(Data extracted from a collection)
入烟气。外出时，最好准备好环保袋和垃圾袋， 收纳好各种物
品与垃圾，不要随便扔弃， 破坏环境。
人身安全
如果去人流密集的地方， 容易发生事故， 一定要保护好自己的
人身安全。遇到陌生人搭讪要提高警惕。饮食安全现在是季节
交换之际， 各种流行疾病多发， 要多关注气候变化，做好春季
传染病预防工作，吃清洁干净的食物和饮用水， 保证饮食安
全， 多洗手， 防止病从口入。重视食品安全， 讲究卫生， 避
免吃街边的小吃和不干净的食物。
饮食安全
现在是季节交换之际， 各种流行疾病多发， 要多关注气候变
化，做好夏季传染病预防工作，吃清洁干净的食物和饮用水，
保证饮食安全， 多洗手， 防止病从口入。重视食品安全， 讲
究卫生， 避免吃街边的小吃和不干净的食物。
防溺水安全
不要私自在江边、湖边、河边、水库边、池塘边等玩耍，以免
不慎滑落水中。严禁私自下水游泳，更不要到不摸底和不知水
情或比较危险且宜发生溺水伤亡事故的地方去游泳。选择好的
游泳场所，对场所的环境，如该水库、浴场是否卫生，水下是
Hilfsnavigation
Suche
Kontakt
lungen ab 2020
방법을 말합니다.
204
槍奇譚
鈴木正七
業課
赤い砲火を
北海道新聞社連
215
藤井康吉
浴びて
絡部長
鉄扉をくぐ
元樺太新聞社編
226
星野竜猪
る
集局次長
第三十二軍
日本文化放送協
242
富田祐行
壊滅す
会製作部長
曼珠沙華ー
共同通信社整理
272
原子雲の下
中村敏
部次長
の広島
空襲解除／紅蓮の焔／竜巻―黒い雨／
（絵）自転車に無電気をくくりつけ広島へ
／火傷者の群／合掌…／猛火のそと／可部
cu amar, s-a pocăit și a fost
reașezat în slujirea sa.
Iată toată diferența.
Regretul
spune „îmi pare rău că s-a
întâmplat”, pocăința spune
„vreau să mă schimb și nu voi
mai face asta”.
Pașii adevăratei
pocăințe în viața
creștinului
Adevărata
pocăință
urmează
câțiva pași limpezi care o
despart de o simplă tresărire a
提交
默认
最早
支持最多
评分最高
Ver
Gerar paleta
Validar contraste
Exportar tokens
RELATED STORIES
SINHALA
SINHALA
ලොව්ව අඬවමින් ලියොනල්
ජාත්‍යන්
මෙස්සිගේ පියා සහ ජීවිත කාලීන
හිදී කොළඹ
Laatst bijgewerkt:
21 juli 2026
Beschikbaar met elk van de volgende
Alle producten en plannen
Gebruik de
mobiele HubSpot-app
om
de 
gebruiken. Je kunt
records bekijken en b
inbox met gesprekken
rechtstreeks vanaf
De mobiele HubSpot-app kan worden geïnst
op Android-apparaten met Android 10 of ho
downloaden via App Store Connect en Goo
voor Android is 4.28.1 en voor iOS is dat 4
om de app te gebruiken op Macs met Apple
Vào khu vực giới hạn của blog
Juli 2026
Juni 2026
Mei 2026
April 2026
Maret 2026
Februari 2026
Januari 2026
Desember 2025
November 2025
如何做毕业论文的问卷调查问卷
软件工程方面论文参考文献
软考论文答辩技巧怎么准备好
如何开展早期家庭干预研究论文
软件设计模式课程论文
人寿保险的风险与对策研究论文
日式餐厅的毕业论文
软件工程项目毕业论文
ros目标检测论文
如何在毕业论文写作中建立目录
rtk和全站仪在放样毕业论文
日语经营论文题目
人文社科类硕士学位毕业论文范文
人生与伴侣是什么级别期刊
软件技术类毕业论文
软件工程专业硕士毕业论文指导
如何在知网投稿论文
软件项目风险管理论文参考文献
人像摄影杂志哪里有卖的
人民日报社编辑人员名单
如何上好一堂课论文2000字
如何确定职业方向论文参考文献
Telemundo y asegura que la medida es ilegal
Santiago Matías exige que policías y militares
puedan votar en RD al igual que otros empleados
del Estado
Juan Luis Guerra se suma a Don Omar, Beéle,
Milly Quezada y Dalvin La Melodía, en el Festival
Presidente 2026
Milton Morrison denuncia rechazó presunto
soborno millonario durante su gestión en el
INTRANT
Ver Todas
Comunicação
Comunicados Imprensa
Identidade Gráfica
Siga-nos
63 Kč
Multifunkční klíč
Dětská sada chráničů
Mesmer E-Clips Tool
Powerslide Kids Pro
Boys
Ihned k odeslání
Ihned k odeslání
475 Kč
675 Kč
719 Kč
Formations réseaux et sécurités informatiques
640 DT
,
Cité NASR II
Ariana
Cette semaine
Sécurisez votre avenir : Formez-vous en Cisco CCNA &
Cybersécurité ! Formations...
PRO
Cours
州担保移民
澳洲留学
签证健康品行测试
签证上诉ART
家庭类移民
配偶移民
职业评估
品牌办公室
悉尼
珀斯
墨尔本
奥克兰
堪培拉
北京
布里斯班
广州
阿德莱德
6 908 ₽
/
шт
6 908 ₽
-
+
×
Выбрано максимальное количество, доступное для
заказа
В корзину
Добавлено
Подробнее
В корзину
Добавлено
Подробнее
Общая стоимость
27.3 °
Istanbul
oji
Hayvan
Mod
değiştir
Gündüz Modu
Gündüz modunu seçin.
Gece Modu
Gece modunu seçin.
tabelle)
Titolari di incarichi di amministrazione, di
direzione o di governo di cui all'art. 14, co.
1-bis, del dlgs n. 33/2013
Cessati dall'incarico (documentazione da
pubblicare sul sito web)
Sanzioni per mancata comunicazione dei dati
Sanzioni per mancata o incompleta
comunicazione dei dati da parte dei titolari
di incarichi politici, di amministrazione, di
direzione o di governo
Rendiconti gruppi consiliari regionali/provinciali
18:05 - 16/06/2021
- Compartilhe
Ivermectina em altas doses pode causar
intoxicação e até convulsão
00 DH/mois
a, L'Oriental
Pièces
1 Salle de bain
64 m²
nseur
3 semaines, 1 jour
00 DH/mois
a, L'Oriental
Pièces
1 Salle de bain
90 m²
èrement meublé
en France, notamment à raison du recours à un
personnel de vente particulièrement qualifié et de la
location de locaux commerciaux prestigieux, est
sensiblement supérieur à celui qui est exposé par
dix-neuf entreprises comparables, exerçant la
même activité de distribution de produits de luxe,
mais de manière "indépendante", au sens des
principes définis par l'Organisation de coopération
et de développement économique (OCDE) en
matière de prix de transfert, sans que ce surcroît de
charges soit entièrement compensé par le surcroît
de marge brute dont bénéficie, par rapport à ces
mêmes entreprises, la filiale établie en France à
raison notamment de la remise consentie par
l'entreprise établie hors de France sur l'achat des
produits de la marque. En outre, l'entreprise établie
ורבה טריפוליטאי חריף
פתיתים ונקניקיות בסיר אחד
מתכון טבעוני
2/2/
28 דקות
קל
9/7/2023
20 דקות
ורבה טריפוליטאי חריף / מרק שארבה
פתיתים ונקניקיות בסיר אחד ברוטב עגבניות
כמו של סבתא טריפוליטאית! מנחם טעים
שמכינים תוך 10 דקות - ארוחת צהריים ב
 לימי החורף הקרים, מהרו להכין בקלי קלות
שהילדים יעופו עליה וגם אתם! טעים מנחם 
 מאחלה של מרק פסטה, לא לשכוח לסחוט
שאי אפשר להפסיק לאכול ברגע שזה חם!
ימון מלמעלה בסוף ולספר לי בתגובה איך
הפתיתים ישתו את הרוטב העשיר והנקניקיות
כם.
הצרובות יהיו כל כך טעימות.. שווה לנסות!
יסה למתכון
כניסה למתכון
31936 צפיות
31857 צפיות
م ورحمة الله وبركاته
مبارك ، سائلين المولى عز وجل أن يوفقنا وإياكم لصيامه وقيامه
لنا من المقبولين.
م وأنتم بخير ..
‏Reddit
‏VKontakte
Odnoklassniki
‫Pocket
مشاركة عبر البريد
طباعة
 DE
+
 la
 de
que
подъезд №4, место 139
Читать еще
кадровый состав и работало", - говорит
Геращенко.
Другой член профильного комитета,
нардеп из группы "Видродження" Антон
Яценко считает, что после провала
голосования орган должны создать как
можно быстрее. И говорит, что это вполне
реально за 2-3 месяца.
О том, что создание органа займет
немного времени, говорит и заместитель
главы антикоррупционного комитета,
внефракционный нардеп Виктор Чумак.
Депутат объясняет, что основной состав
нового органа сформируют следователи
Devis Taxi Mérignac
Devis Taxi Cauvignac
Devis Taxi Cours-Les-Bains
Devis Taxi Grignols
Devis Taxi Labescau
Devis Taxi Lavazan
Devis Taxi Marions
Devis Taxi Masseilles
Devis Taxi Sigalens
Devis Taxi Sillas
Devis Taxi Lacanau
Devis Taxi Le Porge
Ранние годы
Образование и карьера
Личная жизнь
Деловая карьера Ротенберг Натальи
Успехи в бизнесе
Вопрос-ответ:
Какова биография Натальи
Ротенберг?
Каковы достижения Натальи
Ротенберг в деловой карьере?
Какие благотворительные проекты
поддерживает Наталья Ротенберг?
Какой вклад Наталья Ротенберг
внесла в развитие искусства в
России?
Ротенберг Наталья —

TASK GOAL:
For this exercise, gather every line of the data that contains the word "France".

TASK ANSWER:
en France, notamment à raison du recours à un
mêmes entreprises, la filiale établie en France à
l'entreprise établie hors de France sur l'achat des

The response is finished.